Working data:
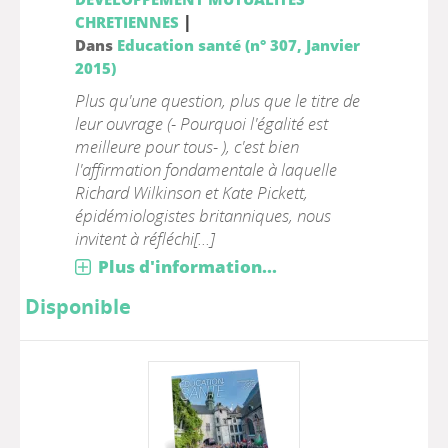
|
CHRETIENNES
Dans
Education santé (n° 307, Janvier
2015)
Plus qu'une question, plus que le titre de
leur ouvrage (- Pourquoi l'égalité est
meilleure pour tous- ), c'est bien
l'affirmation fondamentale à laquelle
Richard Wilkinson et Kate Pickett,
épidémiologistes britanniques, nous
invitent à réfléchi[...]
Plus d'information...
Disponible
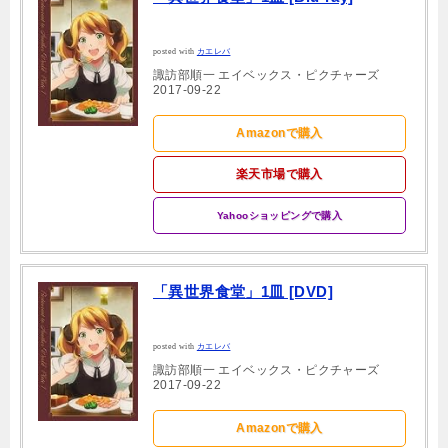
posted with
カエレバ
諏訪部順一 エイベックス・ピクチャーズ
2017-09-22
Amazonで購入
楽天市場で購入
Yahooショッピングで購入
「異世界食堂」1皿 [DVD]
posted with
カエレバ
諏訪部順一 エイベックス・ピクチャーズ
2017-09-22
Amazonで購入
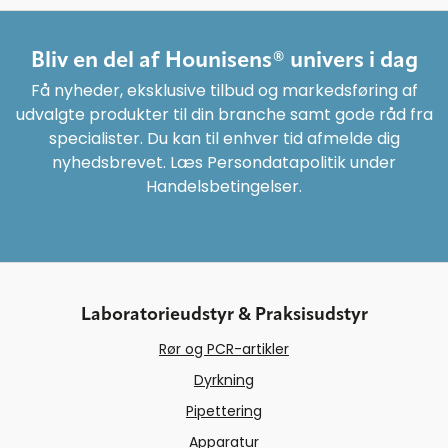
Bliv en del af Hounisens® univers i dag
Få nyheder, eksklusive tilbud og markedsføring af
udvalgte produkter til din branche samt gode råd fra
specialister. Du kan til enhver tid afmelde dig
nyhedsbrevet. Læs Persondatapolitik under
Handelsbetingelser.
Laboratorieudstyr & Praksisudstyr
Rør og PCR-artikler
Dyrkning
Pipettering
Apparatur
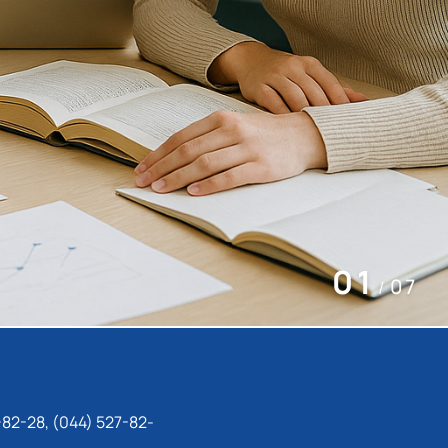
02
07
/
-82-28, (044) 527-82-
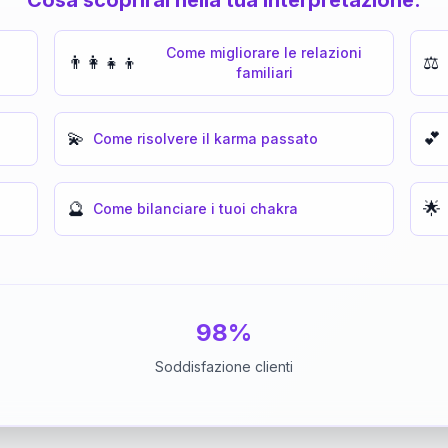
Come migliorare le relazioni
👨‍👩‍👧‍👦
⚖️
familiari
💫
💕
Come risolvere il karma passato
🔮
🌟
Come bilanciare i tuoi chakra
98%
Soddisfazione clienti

==

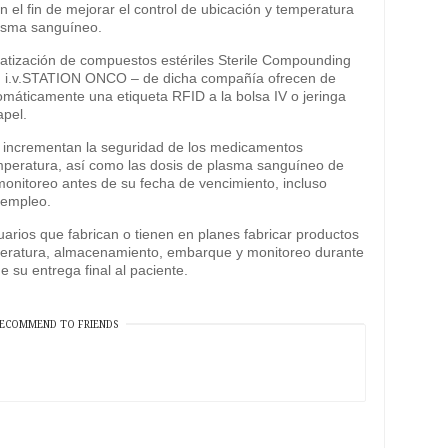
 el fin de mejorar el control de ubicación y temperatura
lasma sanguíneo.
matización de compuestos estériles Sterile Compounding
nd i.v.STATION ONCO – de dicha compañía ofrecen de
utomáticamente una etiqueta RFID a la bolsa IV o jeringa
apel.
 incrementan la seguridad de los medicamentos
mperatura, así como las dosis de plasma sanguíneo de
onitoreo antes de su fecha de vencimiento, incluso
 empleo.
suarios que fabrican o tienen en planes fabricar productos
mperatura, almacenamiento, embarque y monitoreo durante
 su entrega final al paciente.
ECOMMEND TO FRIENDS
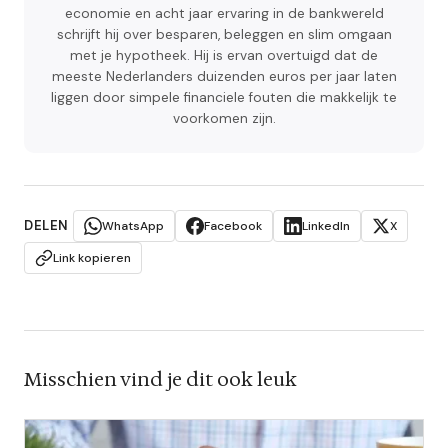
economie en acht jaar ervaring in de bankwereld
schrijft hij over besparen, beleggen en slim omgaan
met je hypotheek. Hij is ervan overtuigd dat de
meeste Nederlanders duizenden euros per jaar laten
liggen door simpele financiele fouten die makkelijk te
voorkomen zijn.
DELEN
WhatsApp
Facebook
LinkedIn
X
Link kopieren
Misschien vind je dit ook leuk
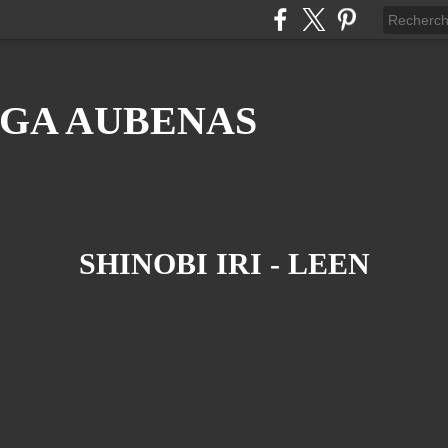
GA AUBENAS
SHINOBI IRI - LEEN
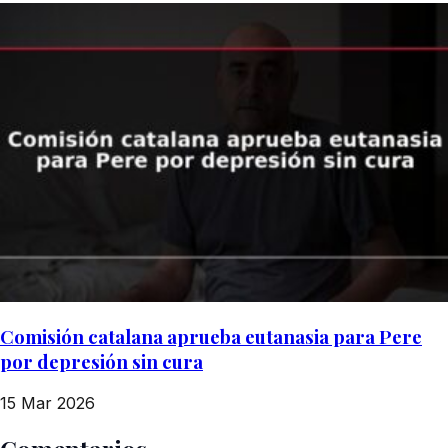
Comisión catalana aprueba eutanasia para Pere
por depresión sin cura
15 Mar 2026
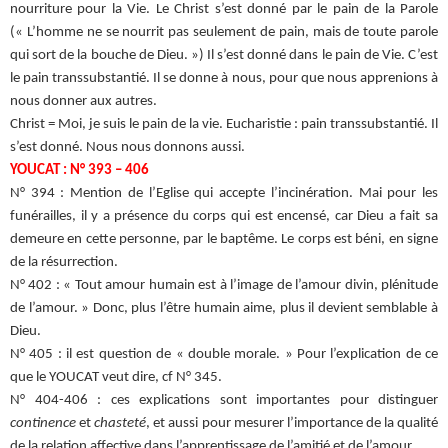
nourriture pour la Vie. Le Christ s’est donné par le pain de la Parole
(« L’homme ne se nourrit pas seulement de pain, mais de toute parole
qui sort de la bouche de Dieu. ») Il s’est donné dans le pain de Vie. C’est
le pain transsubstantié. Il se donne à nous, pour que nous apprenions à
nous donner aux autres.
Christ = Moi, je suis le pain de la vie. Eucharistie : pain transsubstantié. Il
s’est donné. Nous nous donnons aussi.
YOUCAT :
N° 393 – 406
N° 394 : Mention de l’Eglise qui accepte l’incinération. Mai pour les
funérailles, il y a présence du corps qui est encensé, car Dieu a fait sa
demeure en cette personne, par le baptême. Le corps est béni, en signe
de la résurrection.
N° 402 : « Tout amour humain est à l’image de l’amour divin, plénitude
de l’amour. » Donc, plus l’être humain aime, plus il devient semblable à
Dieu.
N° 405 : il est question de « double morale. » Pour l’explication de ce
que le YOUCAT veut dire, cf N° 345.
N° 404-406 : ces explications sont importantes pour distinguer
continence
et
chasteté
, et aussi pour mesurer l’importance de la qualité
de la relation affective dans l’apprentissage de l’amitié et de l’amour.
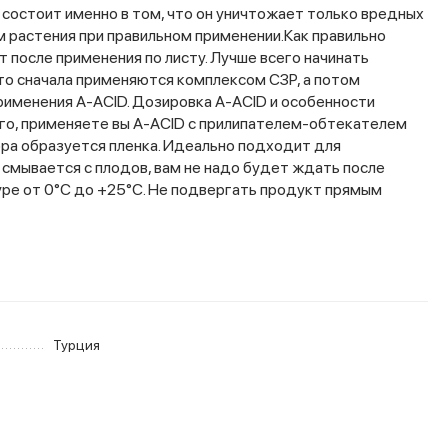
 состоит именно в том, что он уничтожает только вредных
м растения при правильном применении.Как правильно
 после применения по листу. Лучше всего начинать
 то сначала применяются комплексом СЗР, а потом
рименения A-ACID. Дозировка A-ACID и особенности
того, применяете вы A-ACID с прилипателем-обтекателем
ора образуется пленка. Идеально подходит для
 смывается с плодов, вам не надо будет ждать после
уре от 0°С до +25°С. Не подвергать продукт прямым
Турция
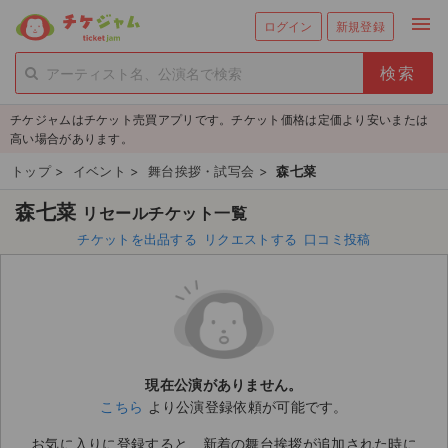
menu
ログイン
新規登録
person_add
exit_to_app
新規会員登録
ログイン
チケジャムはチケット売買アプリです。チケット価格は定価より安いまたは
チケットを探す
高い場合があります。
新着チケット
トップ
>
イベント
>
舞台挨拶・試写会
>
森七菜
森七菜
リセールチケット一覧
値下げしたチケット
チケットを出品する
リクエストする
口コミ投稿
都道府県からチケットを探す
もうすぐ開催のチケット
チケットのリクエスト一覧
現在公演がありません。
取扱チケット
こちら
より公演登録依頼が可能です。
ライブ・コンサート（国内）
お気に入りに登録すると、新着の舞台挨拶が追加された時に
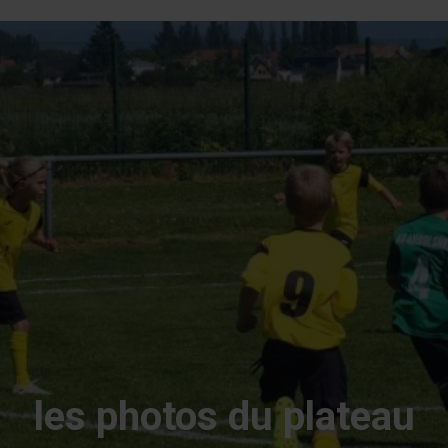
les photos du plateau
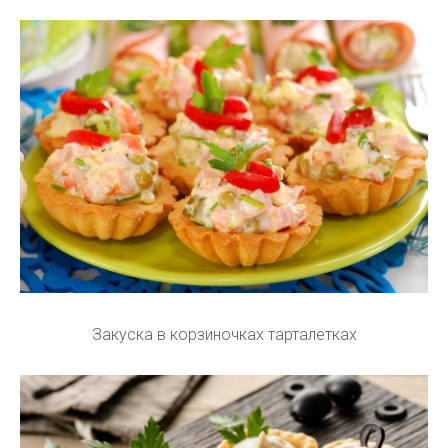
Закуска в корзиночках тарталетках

Work to complete: Please repeat the lines of the material above exactly, starting with the line that contains "Plus d'information..." and ending with the line that contains "Handelsbetingelser.". Leave the pictures out.

Task solution:
Plus d'information...
Disponible
posted with
カエレバ
諏訪部順一 エイベックス・ピクチャーズ
2017-09-22
Amazonで購入
楽天市場で購入
Yahooショッピングで購入
「異世界食堂」1皿 [DVD]
posted with
カエレバ
諏訪部順一 エイベックス・ピクチャーズ
2017-09-22
Amazonで購入
Bliv en del af Hounisens® univers i dag
Få nyheder, eksklusive tilbud og markedsføring af
udvalgte produkter til din branche samt gode råd fra
specialister. Du kan til enhver tid afmelde dig
nyhedsbrevet. Læs Persondatapolitik under
Handelsbetingelser.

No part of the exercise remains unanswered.